Aquella silueta de mujer madura, con el trasero jugoso, me prendió todavía más. Lucía escuchó mis palabras y volteó a verme. Sonrió con coquetería.

—Claro que sí, Iván. Muchas gracias.

Aprovechando que ella seguía con la ropa, entré rápido a la recámara y busqué hasta que por fin tuve la llave del cinturón de castidad en la mano. Le dije que iba al cuarto por unas herramientas y, al mismo tiempo, me metí a toda prisa en la recámara de Cami.

En ese momento, mi ahijada Cami, la más guapa de la universidad, esa de apariencia tan inocente, ya no aguantaba. Tenía las dos piernas levantadas en alto y se había bajado un pedazo de las pantimedias blancas.

Al verme entrar, su cara enrojeció con una actitud de no poder soportarlo más.

—Padrino, ¿encontraste la llave del cinturón? Siento que la pulga ya se metió adentro del cinturón, me muero de la comezón. Ábreme el cinturón, rápido, calma mi comezón.

Con las pantimedias abajo, sus dos largas piernas blancas quedaron a la vista. Hasta la carne suave de la parte respingona se asomó frente a mis ojos. Levantó las piernas, dejando ver el cinturón de castidad, y no paraba de menear las nalguitas.

¿Cómo iba a aguantar con una jovencita así?

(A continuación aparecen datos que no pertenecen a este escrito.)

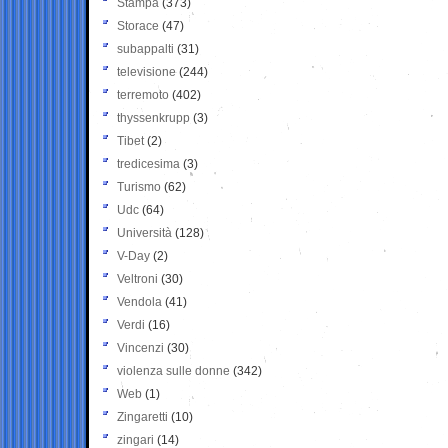
Stampa
(373)
Storace
(47)
subappalti
(31)
televisione
(244)
terremoto
(402)
thyssenkrupp
(3)
Tibet
(2)
tredicesima
(3)
Turismo
(62)
Udc
(64)
Università
(128)
V-Day
(2)
Veltroni
(30)
Vendola
(41)
Verdi
(16)
Vincenzi
(30)
violenza sulle donne
(342)
Web
(1)
Zingaretti
(10)
zingari
(14)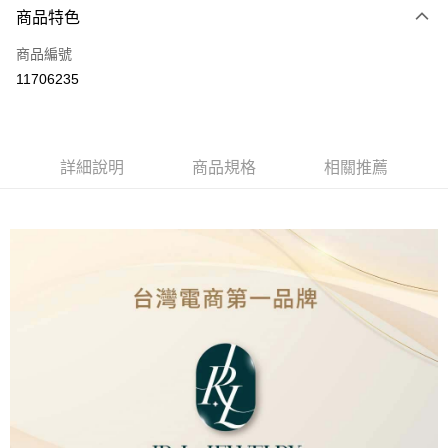
商品特色
信用卡一次付款
商品編號
LINE Pay
11706235
Apple Pay
街口支付
詳細說明
商品規格
相關推薦
ATM付款
運送方式
本島
免運費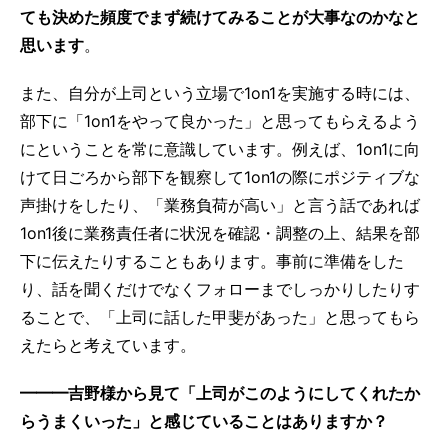
ても決めた頻度でまず続けてみることが大事なのかなと
思います
。
また、自分が上司という立場で1on1を実施する時には、
部下に「1on1をやって良かった」と思ってもらえるよう
にということを常に意識しています。例えば、1on1に向
けて日ごろから部下を観察して1on1の際にポジティブな
声掛けをしたり、「業務負荷が高い」と言う話であれば
1on1後に業務責任者に状況を確認・調整の上、結果を部
下に伝えたりすることもあります。事前に準備をした
り、話を聞くだけでなくフォローまでしっかりしたりす
ることで、「上司に話した甲斐があった」と思ってもら
えたらと考えています。
━━━吉野様から見て「上司がこのようにしてくれたか
らうまくいった」と感じていることはありますか？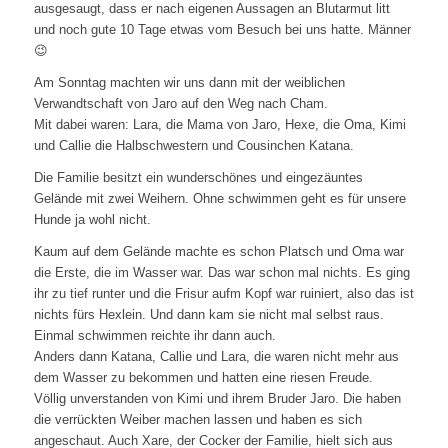
ausgesaugt, dass er nach eigenen Aussagen an Blutarmut litt
und noch gute 10 Tage etwas vom Besuch bei uns hatte. Männer
😉
Am Sonntag machten wir uns dann mit der weiblichen
Verwandtschaft von Jaro auf den Weg nach Cham.
Mit dabei waren: Lara, die Mama von Jaro, Hexe, die Oma, Kimi
und Callie die Halbschwestern und Cousinchen Katana.
Die Familie besitzt ein wunderschönes und eingezäuntes
Gelände mit zwei Weihern. Ohne schwimmen geht es für unsere
Hunde ja wohl nicht.
Kaum auf dem Gelände machte es schon Platsch und Oma war
die Erste, die im Wasser war. Das war schon mal nichts. Es ging
ihr zu tief runter und die Frisur aufm Kopf war ruiniert, also das ist
nichts fürs Hexlein. Und dann kam sie nicht mal selbst raus.
Einmal schwimmen reichte ihr dann auch.
Anders dann Katana, Callie und Lara, die waren nicht mehr aus
dem Wasser zu bekommen und hatten eine riesen Freude.
Völlig unverstanden von Kimi und ihrem Bruder Jaro. Die haben
die verrückten Weiber machen lassen und haben es sich
angeschaut. Auch Xare, der Cocker der Familie, hielt sich aus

Tomé la llave y me acerqué de prisa.

—Tranquila, Cami, te voy a quitar el cinturón de castidad y te voy a aliviar esa comezón.

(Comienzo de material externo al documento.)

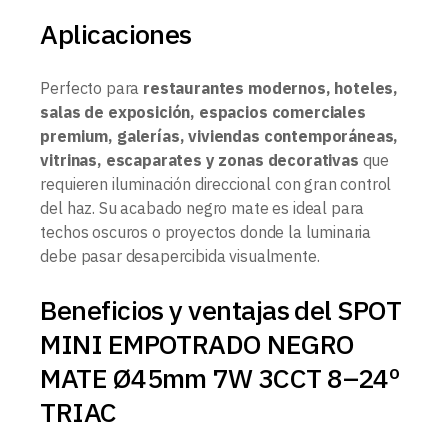
Aplicaciones
Perfecto para
restaurantes modernos, hoteles,
salas de exposición, espacios comerciales
premium, galerías, viviendas contemporáneas,
vitrinas, escaparates y zonas decorativas
que
requieren iluminación direccional con gran control
del haz. Su acabado negro mate es ideal para
techos oscuros o proyectos donde la luminaria
debe pasar desapercibida visualmente.
Beneficios y ventajas del SPOT
MINI EMPOTRADO NEGRO
MATE Ø45mm 7W 3CCT 8–24º
TRIAC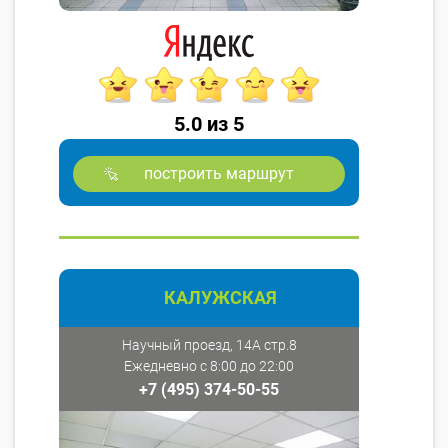
5.0 из 5
построить маршрут
КАЛУЖСКАЯ
Научный проезд, 14А стр.8
Ежедневно с 8:00 до 22:00
+7 (495) 374-50-55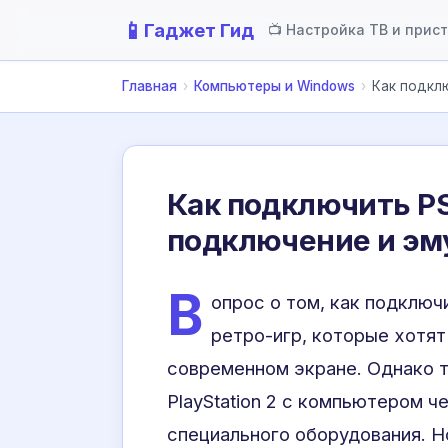
📱
Гаджет Гид
📺 Настройка ТВ и прис
Главная
›
Компьютеры и Windows
›
Как подклю
Как подключить PS
подключение и эм
В
опрос о том, как подключи
ретро-игр, которые хотят
современном экране. Однако 
PlayStation 2 с компьютером 
специального оборудования. Н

Dicho esto, con las manos temblorosas, metí la llave y, con un clac, abrí el cinturón de castidad. Apenas se abrió el cinturón, las piernas de la jovencita se montaron en mis hombros.

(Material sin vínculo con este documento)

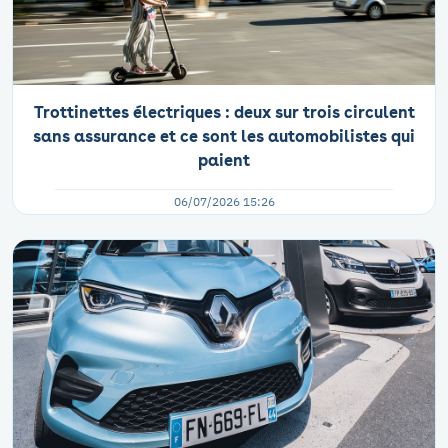
Trottinettes électriques : deux sur trois circulent
sans assurance et ce sont les automobilistes qui
paient
06/07/2026 15:26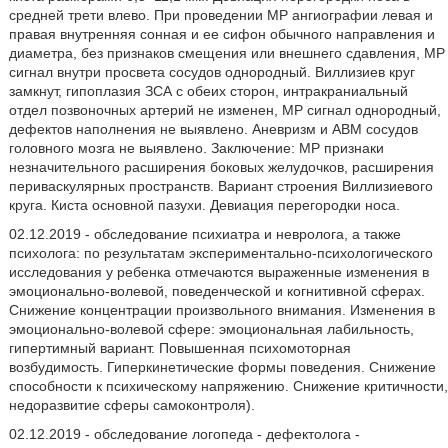
средней трети влево. При проведении MP ангиографии левая и
правая внутренняя сонная и ее сифон обычного направления и
диаметра, без признаков смещения или внешнего сдавления, MP
сигнал внутри просвета сосудов однородный. Виллизиев круг
замкнут, гипоплазия ЗСА с обеих сторон, интракраниальный
отдел позвоночных артерий не изменен, MP сигнал однородный,
дефектов наполнения не выявлено. Аневризм и АВМ сосудов
головного мозга не выявлено. Заключение: MP признаки
незначительного расширения боковых желудочков, расширения
периваскулярных пространств. Вариант строения Виллизиевого
круга. Киста основной пазухи. Девиация перегородки носа.
02.12.2019 - обследование психиатра и невролога, а также
психолога: по результатам экспериментально-психологического
исследования у ребенка отмечаются выраженные изменения в
эмоционально-волевой, поведенческой и когнитивной сферах.
Снижение концентрации произвольного внимания. Изменения в
эмоционально-волевой сфере: эмоциональная лабильность,
гипертимный вариант. Повышенная психомоторная
возбудимость. Гиперкинетические формы поведения. Снижение
способности к психическому напряжению. Снижение критичности,
недоразвитие сферы самоконтроля).
02.12.2019 - обследование логопеда - дефектолога -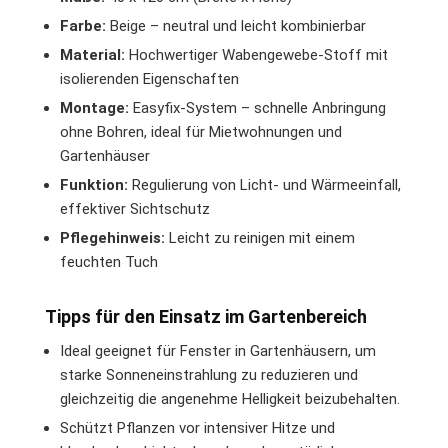
Farbe:
Beige – neutral und leicht kombinierbar
Material:
Hochwertiger Wabengewebe-Stoff mit
isolierenden Eigenschaften
Montage:
Easyfix-System – schnelle Anbringung
ohne Bohren, ideal für Mietwohnungen und
Gartenhäuser
Funktion:
Regulierung von Licht- und Wärmeeinfall,
effektiver Sichtschutz
Pflegehinweis:
Leicht zu reinigen mit einem
feuchten Tuch
Tipps für den Einsatz im Gartenbereich
Ideal geeignet für Fenster in Gartenhäusern, um
starke Sonneneinstrahlung zu reduzieren und
gleichzeitig die angenehme Helligkeit beizubehalten.
Schützt Pflanzen vor intensiver Hitze und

—Padrino, no aguanto la comezón, ¡rápido!

La cabeza me daba vueltas y la sangre se me concentró en un solo punto. Las ganas de echarme encima de Cami eran enormes. La poca razón que me quedaba me dijo que no podía hacer eso: Lucía estaba afuera, Cami era mi ahijada, no podía hacer una cosa de animales.

Estiré mi mano grande y le rasqué un poco ahí donde le picaba.

—Qué rico... padrino, también del lado...

Siguiendo las indicaciones de Cami, le rasqué con fuerza unas cuantas veces más. Cami tenía la cara roja como una manzana madura, y su cuerpo se estremecía con más intensidad.

—Padrino, yo... siento que adentro me da más comezón...

Al escuchar sus palabras, el cuerpo se me puso a punto de estallar de calor. ¿Esta muchachita me estaba insinuando algo?

En medio de mi titubeo, Cami me echó los brazos al cuello de pronto.

—Quítame la falda, padrino. Quiero aliviar otra comezón.

Antes de que mi boca alcanzara a decir nada, mi mano grande, con toda honestidad, ya la había tumbado en la cama y le tiraba de la ropa interior morada.